Copy the data from the line that contains "See the attached image. Outline" to its last line, exactly, including both of those lines and leaving out everything before.
-- -- --
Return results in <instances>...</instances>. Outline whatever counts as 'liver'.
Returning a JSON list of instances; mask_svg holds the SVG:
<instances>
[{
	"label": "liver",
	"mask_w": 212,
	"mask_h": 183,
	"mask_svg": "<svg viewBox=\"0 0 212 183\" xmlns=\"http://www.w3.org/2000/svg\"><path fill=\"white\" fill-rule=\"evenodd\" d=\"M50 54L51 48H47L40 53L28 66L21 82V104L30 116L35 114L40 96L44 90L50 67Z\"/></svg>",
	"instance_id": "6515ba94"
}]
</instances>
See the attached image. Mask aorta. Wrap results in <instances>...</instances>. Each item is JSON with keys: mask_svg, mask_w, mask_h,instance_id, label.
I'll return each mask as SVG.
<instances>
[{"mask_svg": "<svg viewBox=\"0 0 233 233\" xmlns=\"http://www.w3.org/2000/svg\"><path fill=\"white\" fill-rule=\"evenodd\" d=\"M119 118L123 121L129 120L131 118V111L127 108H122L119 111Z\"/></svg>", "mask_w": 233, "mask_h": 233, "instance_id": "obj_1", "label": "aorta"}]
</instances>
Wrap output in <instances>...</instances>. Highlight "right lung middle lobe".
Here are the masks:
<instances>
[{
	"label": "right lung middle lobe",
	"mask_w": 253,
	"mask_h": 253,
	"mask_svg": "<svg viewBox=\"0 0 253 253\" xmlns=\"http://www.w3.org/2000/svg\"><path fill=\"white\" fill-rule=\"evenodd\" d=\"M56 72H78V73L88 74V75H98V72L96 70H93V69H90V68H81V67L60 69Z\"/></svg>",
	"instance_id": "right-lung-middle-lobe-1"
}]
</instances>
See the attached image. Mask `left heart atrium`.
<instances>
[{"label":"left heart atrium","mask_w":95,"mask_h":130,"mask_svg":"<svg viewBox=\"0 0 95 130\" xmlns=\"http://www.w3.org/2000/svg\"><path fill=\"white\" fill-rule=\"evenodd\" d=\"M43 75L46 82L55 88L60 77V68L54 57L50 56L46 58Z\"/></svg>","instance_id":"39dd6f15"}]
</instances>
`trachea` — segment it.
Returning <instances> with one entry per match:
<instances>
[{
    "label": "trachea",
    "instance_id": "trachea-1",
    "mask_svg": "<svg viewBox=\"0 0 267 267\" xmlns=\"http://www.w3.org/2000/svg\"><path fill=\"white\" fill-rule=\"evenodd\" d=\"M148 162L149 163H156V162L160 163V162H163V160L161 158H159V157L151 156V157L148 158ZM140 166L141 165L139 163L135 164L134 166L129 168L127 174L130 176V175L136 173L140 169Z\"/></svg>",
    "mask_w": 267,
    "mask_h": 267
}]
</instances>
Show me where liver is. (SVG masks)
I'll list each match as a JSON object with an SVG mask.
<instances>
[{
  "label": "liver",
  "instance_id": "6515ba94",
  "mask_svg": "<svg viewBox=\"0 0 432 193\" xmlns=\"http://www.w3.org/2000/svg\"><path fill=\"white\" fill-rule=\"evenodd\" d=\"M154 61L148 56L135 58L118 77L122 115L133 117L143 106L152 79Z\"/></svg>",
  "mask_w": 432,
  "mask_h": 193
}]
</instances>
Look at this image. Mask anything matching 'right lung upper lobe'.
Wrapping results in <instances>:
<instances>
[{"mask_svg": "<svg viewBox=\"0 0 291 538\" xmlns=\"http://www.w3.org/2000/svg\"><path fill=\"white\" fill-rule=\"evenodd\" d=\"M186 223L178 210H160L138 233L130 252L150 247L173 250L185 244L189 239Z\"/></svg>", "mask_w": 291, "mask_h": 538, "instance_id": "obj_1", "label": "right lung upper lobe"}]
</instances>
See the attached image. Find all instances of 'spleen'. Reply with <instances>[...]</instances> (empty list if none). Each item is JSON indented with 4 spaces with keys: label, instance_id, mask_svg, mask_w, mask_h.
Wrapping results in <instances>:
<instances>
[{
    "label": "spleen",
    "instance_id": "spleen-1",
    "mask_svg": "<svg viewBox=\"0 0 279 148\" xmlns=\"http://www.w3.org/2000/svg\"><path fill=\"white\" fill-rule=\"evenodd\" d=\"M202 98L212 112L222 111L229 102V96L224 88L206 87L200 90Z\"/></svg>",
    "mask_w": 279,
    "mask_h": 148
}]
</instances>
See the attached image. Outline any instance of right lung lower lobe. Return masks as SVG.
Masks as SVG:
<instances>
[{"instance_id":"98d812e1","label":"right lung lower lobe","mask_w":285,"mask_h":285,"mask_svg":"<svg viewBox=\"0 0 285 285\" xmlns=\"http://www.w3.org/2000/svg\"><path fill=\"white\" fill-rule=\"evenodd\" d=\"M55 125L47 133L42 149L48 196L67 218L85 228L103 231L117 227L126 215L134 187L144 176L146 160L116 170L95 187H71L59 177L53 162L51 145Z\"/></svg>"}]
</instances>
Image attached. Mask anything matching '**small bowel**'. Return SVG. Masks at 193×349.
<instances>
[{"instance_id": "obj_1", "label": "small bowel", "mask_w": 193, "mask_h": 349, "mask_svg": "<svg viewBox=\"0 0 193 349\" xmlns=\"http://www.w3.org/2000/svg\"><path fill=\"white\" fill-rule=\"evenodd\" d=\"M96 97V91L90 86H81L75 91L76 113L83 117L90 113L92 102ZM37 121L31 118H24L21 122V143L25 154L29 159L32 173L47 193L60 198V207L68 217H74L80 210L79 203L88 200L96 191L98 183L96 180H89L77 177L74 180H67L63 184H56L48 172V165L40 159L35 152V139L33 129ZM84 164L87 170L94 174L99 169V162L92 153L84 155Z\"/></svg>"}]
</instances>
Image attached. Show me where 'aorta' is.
-- -- --
# [Exercise answer]
See the attached image. Outline any instance of right lung lower lobe. Return masks as SVG.
Masks as SVG:
<instances>
[{"instance_id":"98d812e1","label":"right lung lower lobe","mask_w":285,"mask_h":285,"mask_svg":"<svg viewBox=\"0 0 285 285\" xmlns=\"http://www.w3.org/2000/svg\"><path fill=\"white\" fill-rule=\"evenodd\" d=\"M55 125L47 133L42 149L48 196L67 218L85 228L103 231L117 227L126 215L134 187L144 176L146 160L116 170L95 187H71L59 177L53 162L51 145Z\"/></svg>"}]
</instances>
Image attached. Mask anything matching '**small bowel**'. Return SVG. Masks at 193×349.
<instances>
[{"instance_id": "obj_1", "label": "small bowel", "mask_w": 193, "mask_h": 349, "mask_svg": "<svg viewBox=\"0 0 193 349\" xmlns=\"http://www.w3.org/2000/svg\"><path fill=\"white\" fill-rule=\"evenodd\" d=\"M96 97V91L90 86H81L75 91L76 113L83 117L90 113L92 102ZM37 121L31 118H24L21 122V143L25 154L29 159L32 173L47 193L60 198V207L68 217H74L80 210L79 203L88 200L96 191L98 183L96 180H89L77 177L74 180H67L63 184H56L48 172V165L40 159L35 152V139L33 129ZM84 164L87 170L94 174L99 169V162L92 153L84 155Z\"/></svg>"}]
</instances>
Image attached. Show me where 'aorta' is.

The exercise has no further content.